Unter den verletzten Versammlungsteilnehmern befindet sich auch die Göttinger Landtagsabgeordnete Frau Dr. Andretta. Diese wurde von einem vor Ort anwesenden Polizeiarzt zunächst erstversorgt und anschließend mit einem Rettungswagen ins Krankenhaus gebracht. Es wird angenommen, dass die Politikerin zum Zeitpunkt des Angriffes von Seiten der Störer vermutlich schlichtend in die Situation eingreifen wollte. Dabei wurde sie bedauerlicherweise verletzt.

Im weiteren Verlauf der Versammlung stellten Polizeikräfte noch die Personalien von zwei weiteren mutmaßlichen Straftätern fest. Entsprechende Ermittlungsverfahren wegen Verdachts des Verstoßes gegen das Versammlungsgesetz bzw. Körperverletzung sind eingeleitet.

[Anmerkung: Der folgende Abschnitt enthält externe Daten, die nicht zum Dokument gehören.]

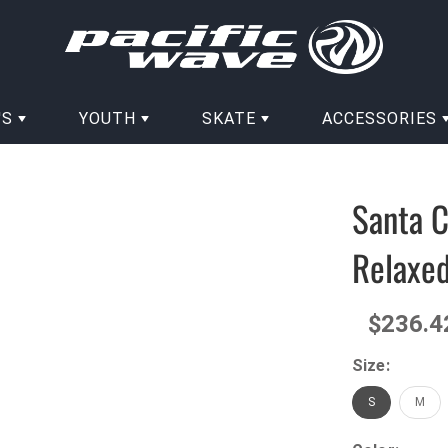
'S
YOUTH
SKATE
ACCESSORIES
Santa 
Relaxed
$236.4
Size:
S
M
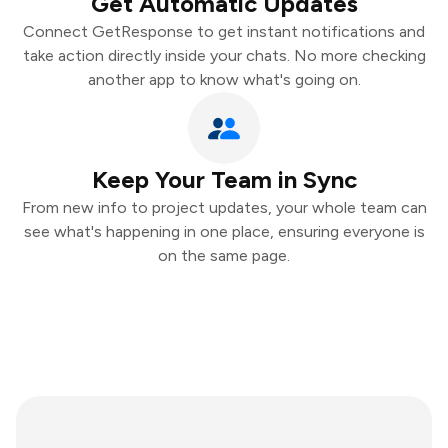
Get Automatic Updates
Connect GetResponse to get instant notifications and
take action directly inside your chats. No more checking
another app to know what's going on.
Keep Your Team in Sync
From new info to project updates, your whole team can
see what's happening in one place, ensuring everyone is
on the same page.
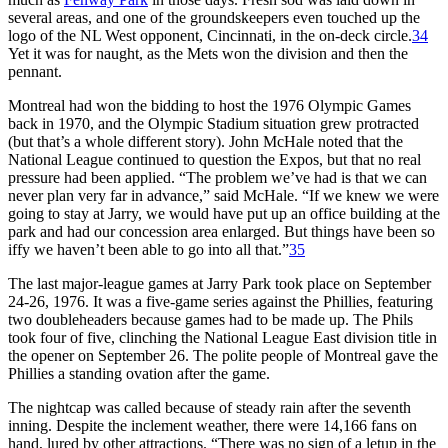
several areas, and one of the groundskeepers even touched up the
logo of the NL West opponent, Cincinnati, in the on-deck circle.
34
Yet it was for naught, as the Mets won the division and then the
pennant.
Montreal had won the bidding to host the 1976 Olympic Games
back in 1970, and the Olympic Stadium situation grew protracted
(but that’s a whole different story). John McHale noted that the
National League continued to question the Expos, but that no real
pressure had been applied. “The problem we’ve had is that we can
never plan very far in advance,” said McHale. “If we knew we were
going to stay at Jarry, we would have put up an office building at the
park and had our concession area enlarged. But things have been so
iffy we haven’t been able to go into all that.”
35
The last major-league games at Jarry Park took place on September
24-26, 1976. It was a five-game series against the Phillies, featuring
two doubleheaders because games had to be made up. The Phils
took four of five, clinching the National League East division title in
the opener on September 26. The polite people of Montreal gave the
Phillies a standing ovation after the game.
The nightcap was called because of steady rain after the seventh
inning. Despite the inclement weather, there were 14,166 fans on
hand, lured by other attractions. “There was no sign of a letup in the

Eine nochmalige Eskalation der Lage blieb anschließend nach Einschätzung der Polizei auch aufgrund der sofortigen Intervention des Versammlungsleiters der "Bündnisdemo" aus, der die anderen Teilnehmer mit Nachdruck zu Vernunft und Besonnenheit aufforderte.

Aus den Reihen der militanten Demonstranten wurden die Einsatzkräfte aber noch weiter permanent mit Gegenständen beworfen. Die Beamten reagierten aber besonnen und ließen sich nicht provozieren.

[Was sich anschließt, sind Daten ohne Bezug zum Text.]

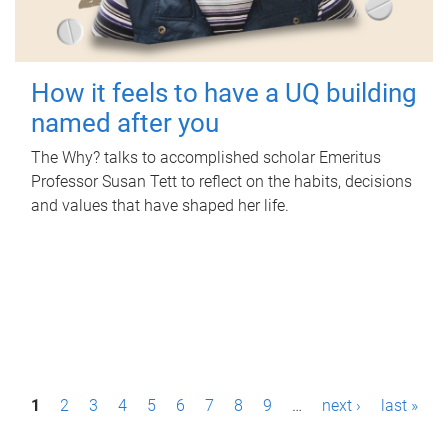
How it feels to have a UQ building
named after you
The Why? talks to accomplished scholar Emeritus
Professor Susan Tett to reflect on the habits, decisions
and values that have shaped her life.
P
1
2
3
4
5
6
7
8
9
…
next ›
last »
a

Die Mahnwache des "Freundeskreises Thüringen/Niedersachsen" verlief störungsfrei. Gegen 15.10 Uhr traten die insgesamt knapp 50 Teilnehmer die Rückreise an. Hierbei kam es zu keinen Zwischenfällen.

Die Kundgebung des "Bündnisses" endete kurz vor 16.00 Uhr. Bis dahin war die Berliner Straße zeitweise für den Fahrzeugverkehr gesperrt.

Eine abschließende Bilanz der eingeleiteten bzw. noch einzuleitenden Ermittlungsverfahren liegt derzeit noch nicht vor. Die detaillierte Auswertung der vorliegenden Einsatzdokumentation wird in den nächsten Tagen erfolgen.

Der Polizeipräsident der Polizeidirektion Göttingen Uwe Lührig begleitete den Polizeieinsatz vor Ort und verschaffte sich einen eigenen Eindruck vom Geschehen. "Das Einsatzkonzept der Polizeiinspektion Göttingen ist aus meiner Sicht voll aufgegangen. Ich bedanke mich an dieser Stelle ausdrücklich bei dem Einsatzleiter Volker Warnecke und allen Einsatzkräften für ihr besonnenes Verhalten. Mein Dank gilt aber auch den vielen friedlichen Demoteilnehmern sowie dem Versammlungsleiter der "Bündnisdemo" für die sehr gute Kooperation und die ständige Abstimmung mit der Einsatzleitung der Polizei", so das Fazit des Behördenleiters.